ABOUT THIS EXERCISE:
An exact copy of the data below is needed; please leave out any pictures.

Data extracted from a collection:
==================================================

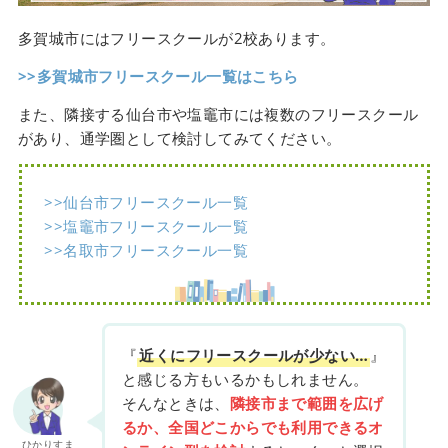
多賀城市にはフリースクールが2校あります。
>>多賀城市フリースクール一覧はこちら
また、隣接する仙台市や塩竈市には複数のフリースクール
があり、通学圏として検討してみてください。
>>仙台市フリースクール一覧
>>塩竈市フリースクール一覧
>>名取市フリースクール一覧
『
近くにフリースクールが少ない…
』
と感じる方もいるかもしれません。
そんなときは、
隣接市まで範囲を広げ
るか、全国どこからでも利用できるオ
ひかりすま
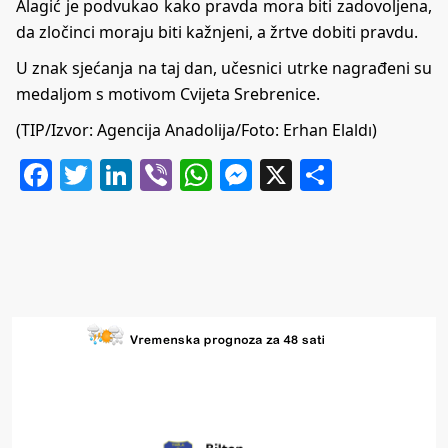
Alagić je podvukao kako pravda mora biti zadovoljena,
da zločinci moraju biti kažnjeni, a žrtve dobiti pravdu.
U znak sjećanja na taj dan, učesnici utrke nagrađeni su
medaljom s motivom Cvijeta Srebrenice.
(TIP/Izvor: Agencija Anadolija/Foto: Erhan Elaldı)
Facebook
Twitter
LinkedIn
Viber
WhatsApp
Messenger
X
Share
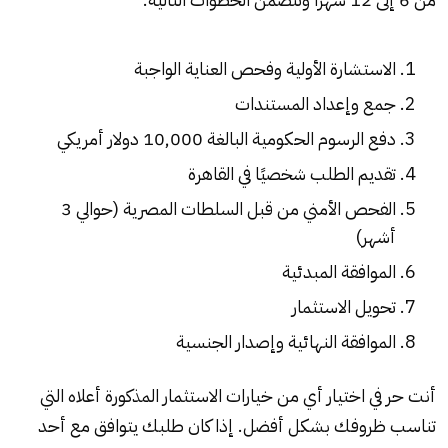
الاستشارة الأولية وفحص العناية الواجبة
جمع وإعداد المستندات
دفع الرسوم الحكومية البالغة 10,000 دولار أمريكي
تقديم الطلب شخصيًا في القاهرة
الفحص الأمني من قبل السلطات المصرية (حوالي 3
أشهر)
الموافقة المبدئية
تحويل الاستثمار
الموافقة النهائية وإصدار الجنسية
أنت حر في اختيار أي من خيارات الاستثمار المذكورة أعلاه التي
تناسب ظروفك بشكل أفضل. إذا كان طلبك يتوافق مع أحد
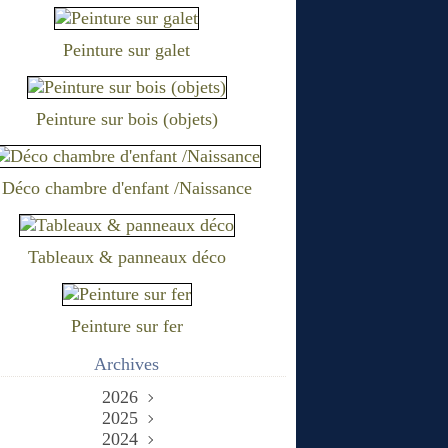
Peinture sur galet
Peinture sur bois (objets)
Déco chambre d'enfant /Naissance
Tableaux & panneaux déco
Peinture sur fer
Archives
2026
2025
Juin
(2)
Décembre
2024
Mai
(1)
(1)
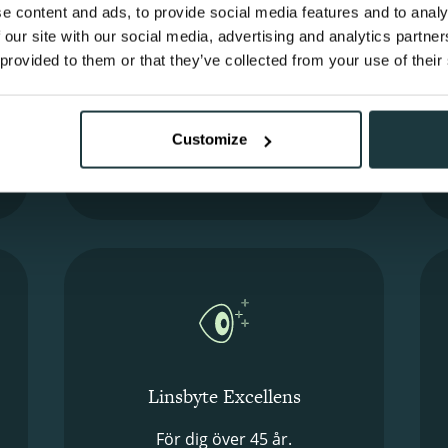
No-Touch (TRANS-PRK)
e content and ads, to provide social media features and to analy
 our site with our social media, advertising and analytics partn
Skonsam ytbehandling
 provided to them or that they’ve collected from your use of their
för dig mellan 20-45 år.
Läs mer
Customize
Linsbyte Excellens
För dig över 45 år.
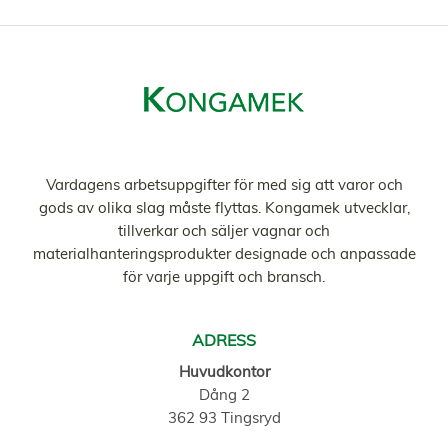
Vardagens arbetsuppgifter för med sig att varor och
gods av olika slag måste flyttas. Kongamek utvecklar,
tillverkar och säljer vagnar och
materialhanteringsprodukter designade och anpassade
för varje uppgift och bransch.
ADRESS
Huvudkontor
Dång 2
362 93 Tingsryd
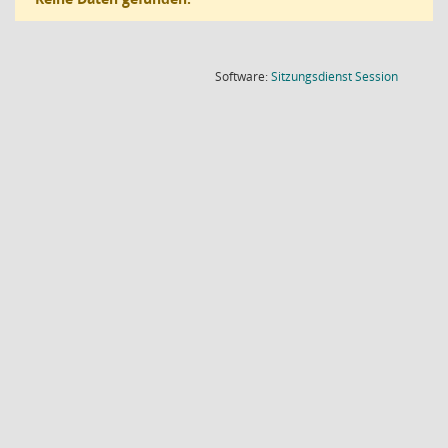
(Wird in
Software:
Sitzungsdienst
Session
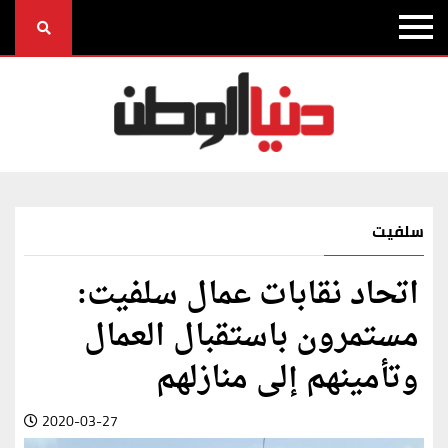
سلفيت
اتحاد نقابات عمال سلفيت:
مستمرون باستقبال العمال
وتأمينهم إلى منازلهم
2020-03-27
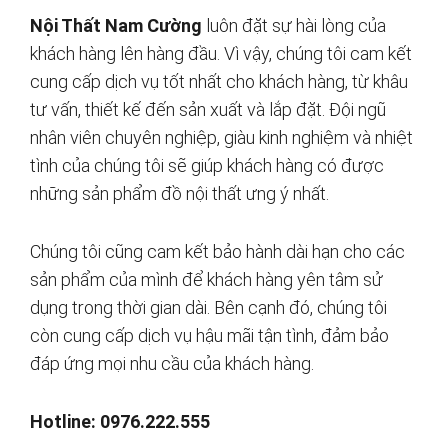
Nội Thất Nam Cường
luôn đặt sự hài lòng của
khách hàng lên hàng đầu. Vì vậy, chúng tôi cam kết
cung cấp dịch vụ tốt nhất cho khách hàng, từ khâu
tư vấn, thiết kế đến sản xuất và lắp đặt. Đội ngũ
nhân viên chuyên nghiệp, giàu kinh nghiệm và nhiệt
tình của chúng tôi sẽ giúp khách hàng có được
những sản phẩm đồ nội thất ưng ý nhất.
Chúng tôi cũng cam kết bảo hành dài hạn cho các
sản phẩm của mình để khách hàng yên tâm sử
dụng trong thời gian dài. Bên cạnh đó, chúng tôi
còn cung cấp dịch vụ hậu mãi tận tình, đảm bảo
đáp ứng mọi nhu cầu của khách hàng.
Hotline: 0976.222.555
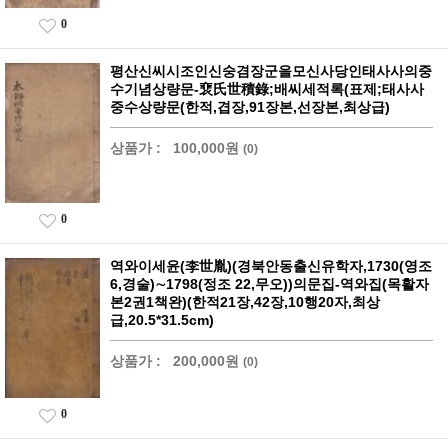
0
평산신씨시조인신숭겸장군을모신사당인태사사의중
수기념상량문-裵氏世積錄;배씨세적록(표제;태사사
중수상량문(한적,겹장,91장본,선장본,최상급)
상품가 :
100,000원
(0)
0
역와이세윤(李世胤)(경북안동출신유학자,1730(영조
6,경술)∼1798(정조 22,무오))의문집-역와집(목활자
본2권1책완)(한적21장,42장,10행20자,최상
급,20.5*31.5cm)
상품가 :
200,000원
(0)
0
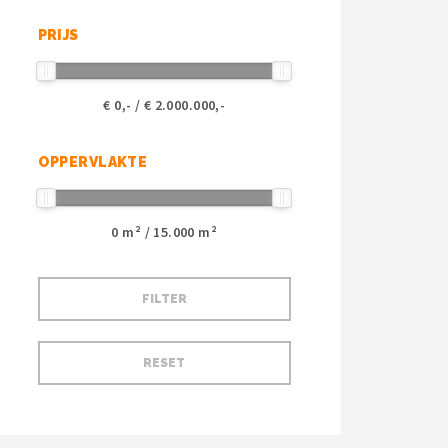
PRIJS
€
0
,- / €
2.000.000
,-
OPPERVLAKTE
0
m² /
15.000
m²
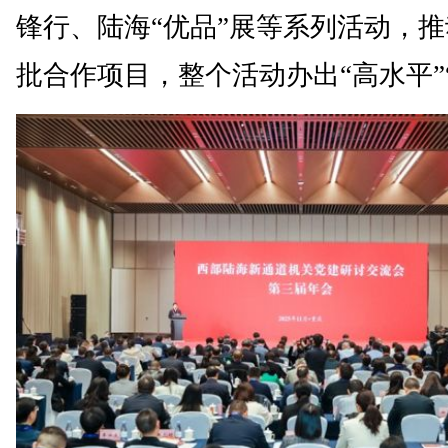
锋行、陆海“优品”展等系列活动，
批合作项目，整个活动办出“高水平”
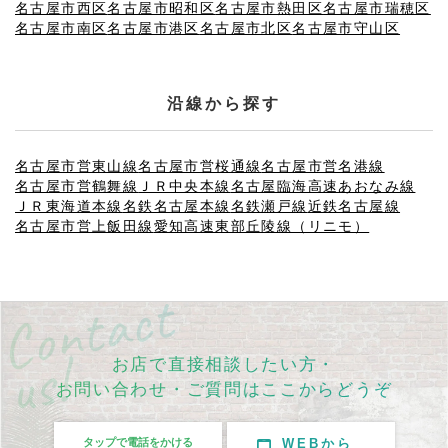
名古屋市西区
名古屋市昭和区
名古屋市熱田区
名古屋市瑞穂区
名古屋市南区
名古屋市港区
名古屋市北区
名古屋市守山区
沿線から探す
名古屋市営東山線
名古屋市営桜通線
名古屋市営名港線
名古屋市営鶴舞線
ＪＲ中央本線
名古屋臨海高速あおなみ線
ＪＲ東海道本線
名鉄名古屋本線
名鉄瀬戸線
近鉄名古屋線
名古屋市営上飯田線
愛知高速東部丘陵線（リニモ）
お店で直接相談したい方・
お問い合わせ・ご質問はここからどうぞ
タップで電話をかける
WEBから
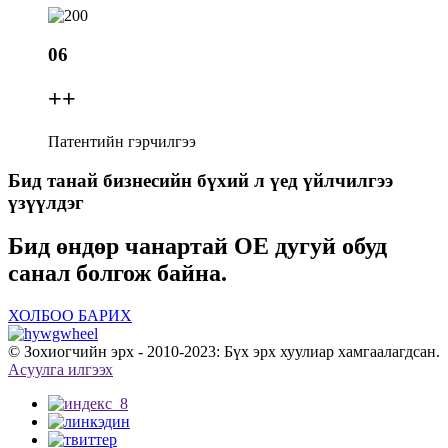
06
+
+
Патентийн гэрчилгээ
Бид танай бизнесийн бүхий л үед үйлчилгээ
үзүүлдэг
Бид өндөр чанартай OE дугуй обуд
санал болгож байна.
ХОЛБОО БАРИХ
© Зохиогчийн эрх - 2010-2023: Бүх эрх хуулиар хамгаалагдсан.
Асуулга илгээх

==================================================

OUTPUT BELOW:
多賀城市にはフリースクールが2校あります。
>>多賀城市フリースクール一覧はこちら
また、隣接する仙台市や塩竈市には複数のフリースクール
があり、通学圏として検討してみてください。
>>仙台市フリースクール一覧
>>塩竈市フリースクール一覧
>>名取市フリースクール一覧
『
近くにフリースクールが少ない…
』
と感じる方もいるかもしれません。
そんなときは、
隣接市まで範囲を広げ
るか、全国どこからでも利用できるオ
ひかりすま
Alagić je podvukao kako pravda mora biti zadovoljena,
da zločinci moraju biti kažnjeni, a žrtve dobiti pravdu.
U znak sjećanja na taj dan, učesnici utrke nagrađeni su
medaljom s motivom Cvijeta Srebrenice.
(TIP/Izvor: Agencija Anadolija/Foto: Erhan Elaldı)
Facebook
Twitter
LinkedIn
Viber
WhatsApp
Messenger
X
Share
الاستشارة الأولية وفحص العناية الواجبة
جمع وإعداد المستندات
دفع الرسوم الحكومية البالغة 10,000 دولار أمريكي
تقديم الطلب شخصيًا في القاهرة
الفحص الأمني من قبل السلطات المصرية (حوالي 3
أشهر)
الموافقة المبدئية
تحويل الاستثمار
الموافقة النهائية وإصدار الجنسية
أنت حر في اختيار أي من خيارات الاستثمار المذكورة أعلاه التي
تناسب ظروفك بشكل أفضل. إذا كان طلبك يتوافق مع أحد
Peinture sur galet
Peinture sur bois (objets)
Déco chambre d'enfant /Naissance
Tableaux & panneaux déco
Peinture sur fer
Archives
2026
2025
Juin
(2)
Décembre
2024
Mai
(1)
(1)
No-Touch (TRANS-PRK)
e content and ads, to provide social media features and to analy
 our site with our social media, advertising and analytics partn
Skonsam ytbehandling
 provided to them or that they’ve collected from your use of their
för dig mellan 20-45 år.
Läs mer
Customize
Linsbyte Excellens
För dig över 45 år.
Vardagens arbetsuppgifter för med sig att varor och
gods av olika slag måste flyttas. Kongamek utvecklar,
tillverkar och säljer vagnar och
materialhanteringsprodukter designade och anpassade
för varje uppgift och bransch.
ADRESS
Huvudkontor
Dång 2
362 93 Tingsryd
(Wird in
Software:
Sitzungsdienst
Session
سلفيت
اتحاد نقابات عمال سلفيت:
مستمرون باستقبال العمال
وتأمينهم إلى منازلهم
2020-03-27
Nội Thất Nam Cường
luôn đặt sự hài lòng của
khách hàng lên hàng đầu. Vì vậy, chúng tôi cam kết
cung cấp dịch vụ tốt nhất cho khách hàng, từ khâu
tư vấn, thiết kế đến sản xuất và lắp đặt. Đội ngũ
nhân viên chuyên nghiệp, giàu kinh nghiệm và nhiệt
tình của chúng tôi sẽ giúp khách hàng có được
những sản phẩm đồ nội thất ưng ý nhất.
Chúng tôi cũng cam kết bảo hành dài hạn cho các
sản phẩm của mình để khách hàng yên tâm sử
dụng trong thời gian dài. Bên cạnh đó, chúng tôi
còn cung cấp dịch vụ hậu mãi tận tình, đảm bảo
đáp ứng mọi nhu cầu của khách hàng.
Hotline: 0976.222.555
0
평산신씨시조인신숭겸장군을모신사당인태사사의중
수기념상량문-裵氏世積錄;배씨세적록(표제;태사사
중수상량문(한적,겹장,91장본,선장본,최상급)
상품가 :
100,000원
(0)
0
역와이세윤(李世胤)(경북안동출신유학자,1730(영조
6,경술)∼1798(정조 22,무오))의문집-역와집(목활자
본2권1책완)(한적21장,42장,10행20자,최상
급,20.5*31.5cm)
상품가 :
200,000원
(0)
0
PRIJS
€
0
,- / €
2.000.000
,-
OPPERVLAKTE
0
m² /
15.000
m²
锋行、陆海“优品”展等系列活动，
批合作项目，整个活动办出“高水平”
名古屋市西区
名古屋市昭和区
名古屋市熱田区
名古屋市瑞穂区
名古屋市南区
名古屋市港区
名古屋市北区
名古屋市守山区
沿線から探す
名古屋市営東山線
名古屋市営桜通線
名古屋市営名港線
名古屋市営鶴舞線
ＪＲ中央本線
名古屋臨海高速あおなみ線
ＪＲ東海道本線
名鉄名古屋本線
名鉄瀬戸線
近鉄名古屋線
名古屋市営上飯田線
愛知高速東部丘陵線（リニモ）
お店で直接相談したい方・
お問い合わせ・ご質問はここからどうぞ
タップで電話をかける
WEBから
06
+
+
Патентийн гэрчилгээ
Бид танай бизнесийн бүхий л үед үйлчилгээ
үзүүлдэг
Бид өндөр чанартай OE дугуй обуд
санал болгож байна.
ХОЛБОО БАРИХ
© Зохиогчийн эрх - 2010-2023: Бүх эрх хуулиар хамгаалагдсан.
Асуулга илгээх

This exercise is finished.